Tuesday, September 18, 2012

Classic Films in Focus: THE OLD MAID (1939)

In 1938 Bette Davis had starred in Jezebel as a Southern belle whose unconventional behavior brought her misery and loneliness. In 1939, Davis and a number of her Jezebel cohorts returned for another Civil War love story in The Old Maid, in which Davis plays a Northern debutante whose unconventional behavior brings her misery and loneliness. Oddly enough, Charlotte Lovell in The Old Maid actually trespasses more seriously against convention than Jezebel Julie Marsden, even though Charlotte is presented as the more sympathetic and tragic of the pair. Directed by Edmund Goulding, The Old Maid is an emotional, star-studded melodrama, one that showcases Davis' talents for transformation and for making brittle, damaged heroines wring the hearts of their audiences.

The picture begins with Davis' Charlotte playing second fiddle to her cousin, Delia (Miriam Hopkins), who is about to be married to a wealthy young man who has everything Delia could want, except her heart. Delia's jilted lover, Clem Spender (George Brent), turns up just in time for the wedding, but Delia marries the other fellow anyway, leaving Charlotte to comfort Clem. Apparently, she comforts him all too effectively, since she later "goes out West" for a while and comes back with a baby whom she claims is a foundling. Clem never finds out because he dies on the battlefield, but Delia discovers the truth and prevents Charlotte from marrying into her husband's socially prominent family. Eventually, Delia incorporates Charlotte's daughter, Tina, into her own family, and the child does not know that bitter, strict "Aunt" Charlotte, the unloved old maid, is really her own mother.

Several of the Jezebel crew reunite for this outing. In addition to Davis, we have George Brent as the rakish lover, dying again, but this time in a Union uniform. Donald Crisp, who had played the kindly paternal doctor in the first film, appears as the kindly paternal doctor in this one, as well. Max Steiner, who was a very busy man throughout the classic era, returns as the composer. The parallels make The Old Maid almost a mirror image of Jezebel, with Rebels turned Yankee and the accents changed. Both films give Davis plenty of dramatic fuel, although she has more fun with her appearance in the later production, as Charlotte ages over the years and becomes somewhat like Davis' heroine in Now, Voyager (1942), only in reverse. 

Like Jezebel, The Old Maid is very much a movie about clothing, with the wedding dresses of the two cousins and their daughters forming important focal pieces at different critical moments.

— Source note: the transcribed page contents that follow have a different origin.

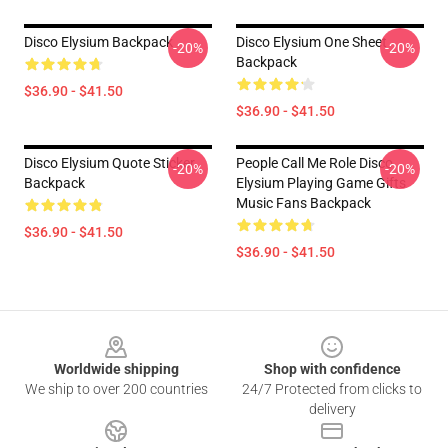
Disco Elysium Backpack
Disco Elysium One Sheet
-20%
-20%
Backpack
$36.90 - $41.50
$36.90 - $41.50
Disco Elysium Quote Sticker
People Call Me Role Disco
-20%
-20%
Backpack
Elysium Playing Game Gifts
Music Fans Backpack
$36.90 - $41.50
$36.90 - $41.50
Footer
Worldwide shipping
Shop with confidence
We ship to over 200 countries
24/7 Protected from clicks to
delivery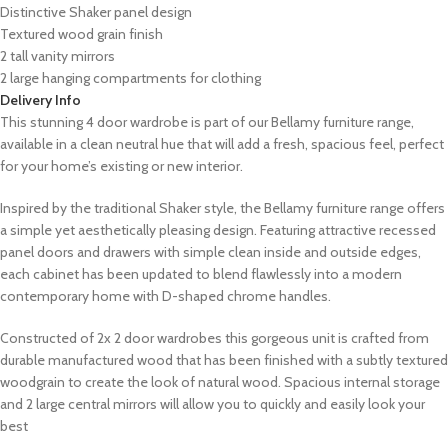
Distinctive Shaker panel design
Textured wood grain finish
2 tall vanity mirrors
2 large hanging compartments for clothing
Delivery Info
This stunning 4 door wardrobe is part of our Bellamy furniture range,
available in a clean neutral hue that will add a fresh, spacious feel, perfect
for your home’s existing or new interior.
Inspired by the traditional Shaker style, the Bellamy furniture range offers
a simple yet aesthetically pleasing design. Featuring attractive recessed
panel doors and drawers with simple clean inside and outside edges,
each cabinet has been updated to blend flawlessly into a modern
contemporary home with D-shaped chrome handles.
Constructed of 2x 2 door wardrobes this gorgeous unit is crafted from
durable manufactured wood that has been finished with a subtly textured
woodgrain to create the look of natural wood. Spacious internal storage
and 2 large central mirrors will allow you to quickly and easily look your
best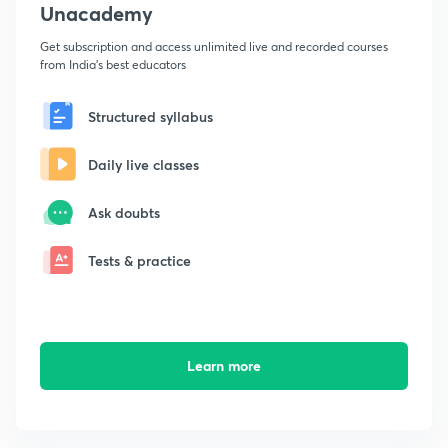
Unacademy
Get subscription and access unlimited live and recorded courses
from India's best educators
Structured syllabus
Daily live classes
Ask doubts
Tests & practice
Learn more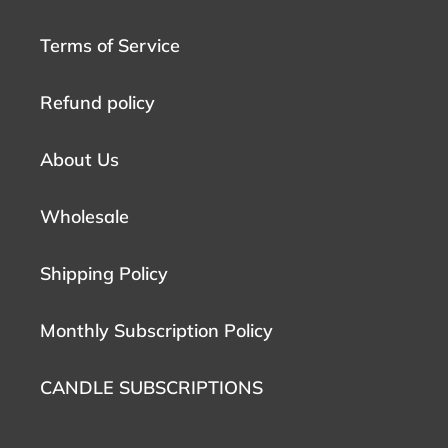
Terms of Service
Refund policy
About Us
Wholesale
Shipping Policy
Monthly Subscription Policy
CANDLE SUBSCRIPTIONS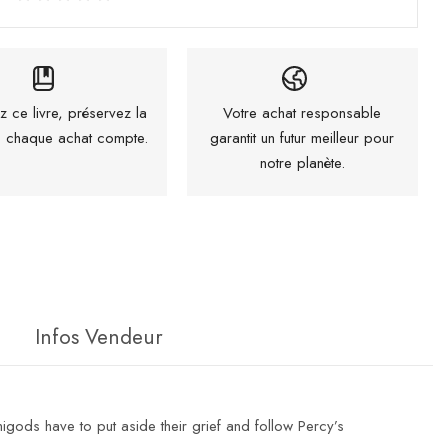
z ce livre, préservez la
Votre achat responsable
 : chaque achat compte.
garantit un futur meilleur pour
notre planète.
Infos Vendeur
igods have to put aside their grief and follow Percy’s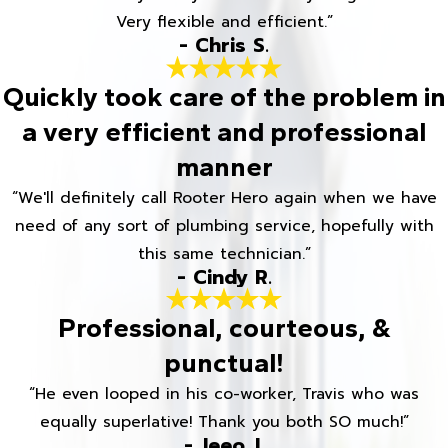
Very flexible and efficient.”
- Chris S.
Quickly took care of the problem in
a very efficient and professional
manner
“We'll definitely call Rooter Hero again when we have
need of any sort of plumbing service, hopefully with
this same technician.”
- Cindy R.
Professional, courteous, &
punctual!
“He even looped in his co-worker, Travis who was
equally superlative! Thank you both SO much!”
- Jeeo J.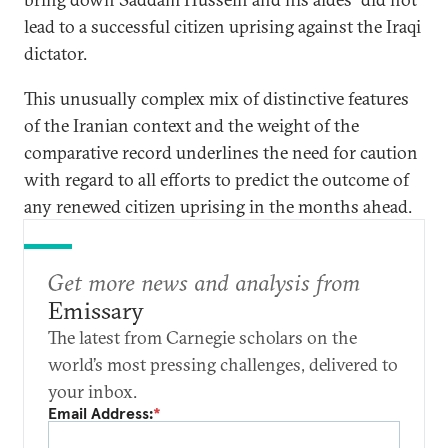
lead to a successful citizen uprising against the Iraqi
dictator.
This unusually complex mix of distinctive features
of the Iranian context and the weight of the
comparative record underlines the need for caution
with regard to all efforts to predict the outcome of
any renewed citizen uprising in the months ahead.
Get more news and analysis from
Emissary
The latest from Carnegie scholars on the
world’s most pressing challenges, delivered to
your inbox.
Email Address:
*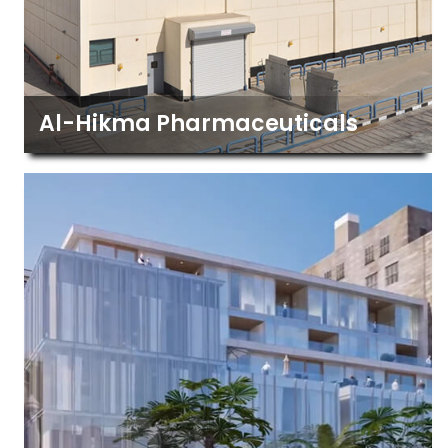
Al-Hikma Pharmaceuticals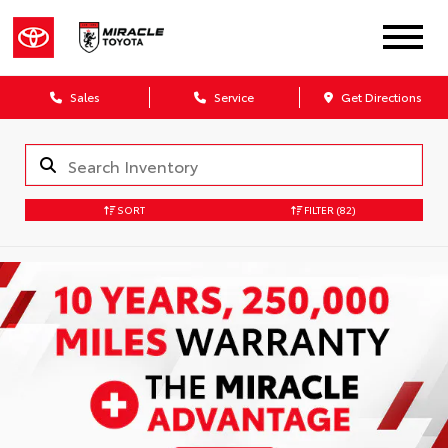
Sales
Service
Get Directions
SORT
FILTER
(82)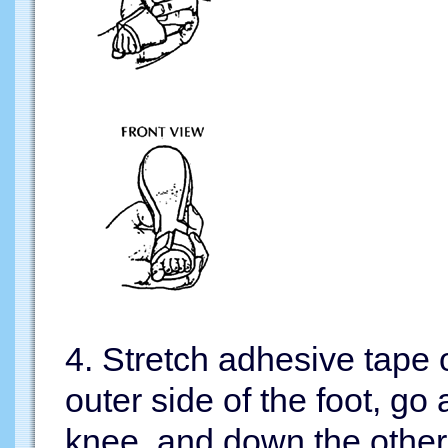
4. Stretch adhesive tape o
outer side of the foot, go
knee, and down the other 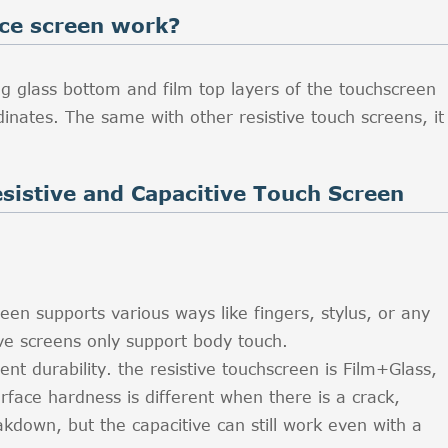
nce screen work?
g glass bottom and film top layers of the touchscreen
nates. The same with other resistive touch screens, it
sistive and Capacitive Touch Screen
een supports various ways like fingers, stylus, or any
ive screens only support body touch.
rent durability. the resistive touchscreen is Film+Glass,
rface hardness is different when there is a crack,
akdown, but the capacitive can still work even with a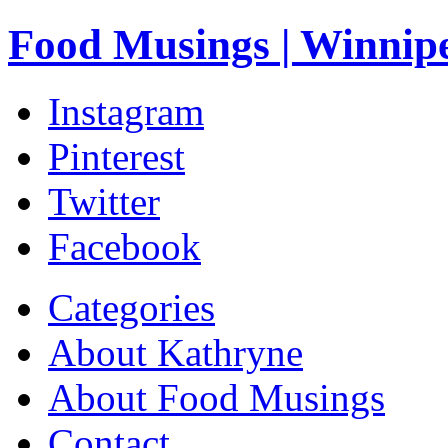
Food Musings | Winnip
Instagram
Pinterest
Twitter
Facebook
Categories
About Kathryne
About Food Musings
Contact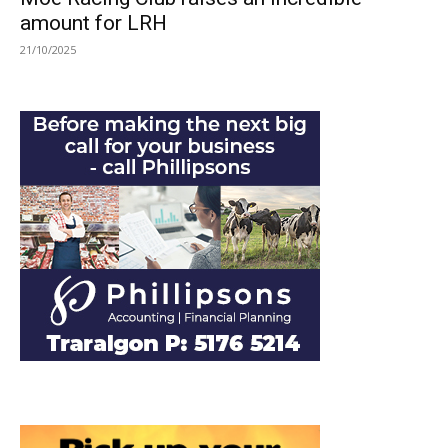
amount for LRH
21/10/2025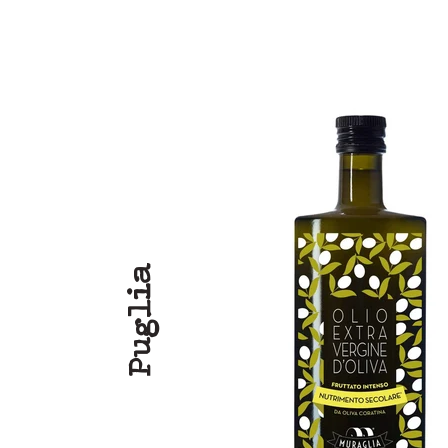
Puglia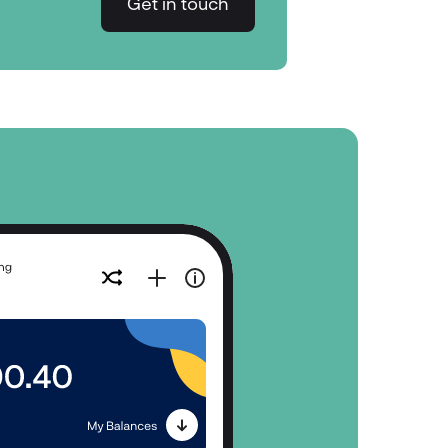
Get in touch
Get in touch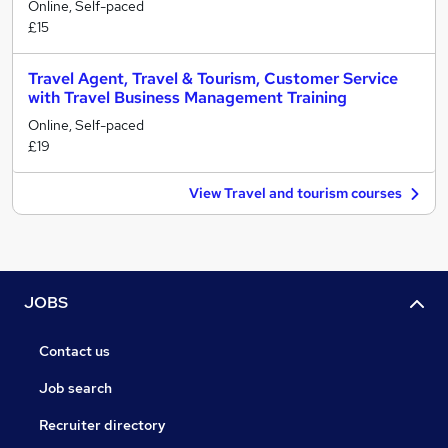
Online, Self-paced
£15
Travel Agent, Travel & Tourism, Customer Service
with Travel Business Management Training
Online, Self-paced
£19
View Travel and tourism courses
JOBS
Contact us
Job search
Recruiter directory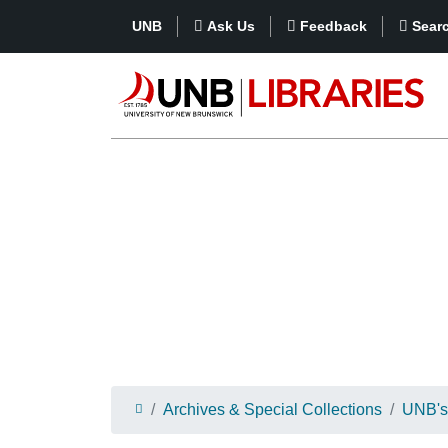
UNB
Ask Us
Feedback
Sear
Archives & Special Collections
UNB's 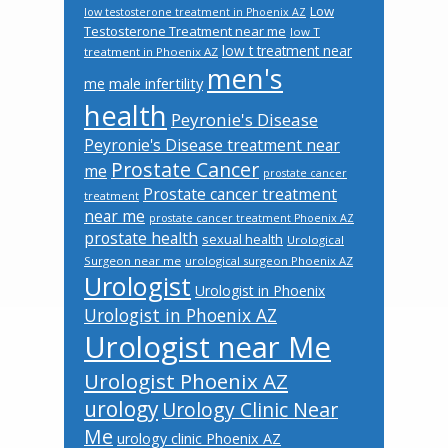
Low
low testosterone treatment in Phoenix AZ
Testosterone Treatment near me
low T
low t treatment near
treatment in Phoenix AZ
men's
male infertility
me
health
Peyronie's Disease
Peyronie's Disease treatment near
Prostate Cancer
me
prostate cancer
Prostate cancer treatment
treatment
near me
prostate cancer treatment Phoenix AZ
prostate health
sexual health
Urological
Surgeon near me
urological surgeon Phoenix AZ
Urologist
Urologist in Phoenix
Urologist in Phoenix AZ
Urologist near Me
Urologist Phoenix AZ
urology
Urology Clinic Near
Me
urology clinic Phoenix AZ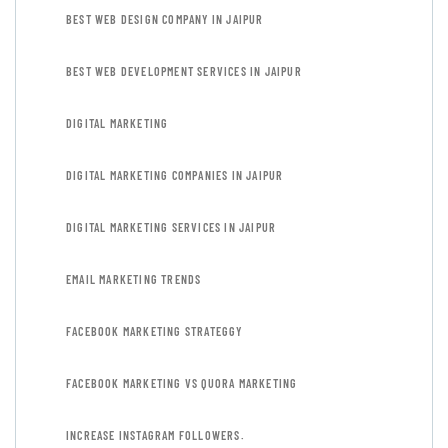
BEST WEB DESIGN COMPANY IN JAIPUR
BEST WEB DEVELOPMENT SERVICES IN JAIPUR
DIGITAL MARKETING
DIGITAL MARKETING COMPANIES IN JAIPUR
DIGITAL MARKETING SERVICES IN JAIPUR
EMAIL MARKETING TRENDS
FACEBOOK MARKETING STRATEGGY
FACEBOOK MARKETING VS QUORA MARKETING
INCREASE INSTAGRAM FOLLOWERS.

We also see the changing fashions of the times as the years pass, encouraging us to contrast the freedoms of the younger generation, Tina (Jane Bryan) and Dee (Janet Shaw), with their mothers' more repressed youth. Charlotte, however, seems even more confined and restricted in her later wardrobe, sartorial evidence of her trapped life and the secret she keeps locked away.

Certainly the most interesting aspect of the film is the relationship between the two cousins. Do they really mean to hurt and torment one another so relentlessly? They take turns being antagonist and victim, driving sharp daggers into one another's backs and then wishing they could pull them out again. They really take the idea of the "frenemy" to a whole different level. Part of the chemistry between them stems from the fact that Davis and Hopkins hated each other. It explains why the cousins' cruelties seem so much more believable than their kindnesses. Davis was very good at this kind of toxic feminine codependence; it would serve her well in later movies like Whatever Happened to Baby Jane? (1962) and Hush... Hush, Sweet Charlotte (1964), where the relationships bubble over into Gothic horrors.

Sounds cheerful, right? It's worth knowing that the film was adapted from a play based on an Edith Wharton novel, The Mother's Recompense (1925). Given that origin, you can probably view the ending of The Old Maid as the happiest outcome possible. You’ll find more of Bette Davis and George Brent in Dark Victory (1939), The Great Lie (1941), and In This Our Life (1942). Miriam Hopkins earned an Oscar nomination for Best Actress in Becky Sharp (1935), but she also starred in Dr. Jekyll and Mr. Hyde (1931), Trouble in Paradise (1932), and Virginia City (1940). For more maternal melodrama, try Stella Dallas (1937), Kitty Foyle (1940), and Mildred Pierce (1945).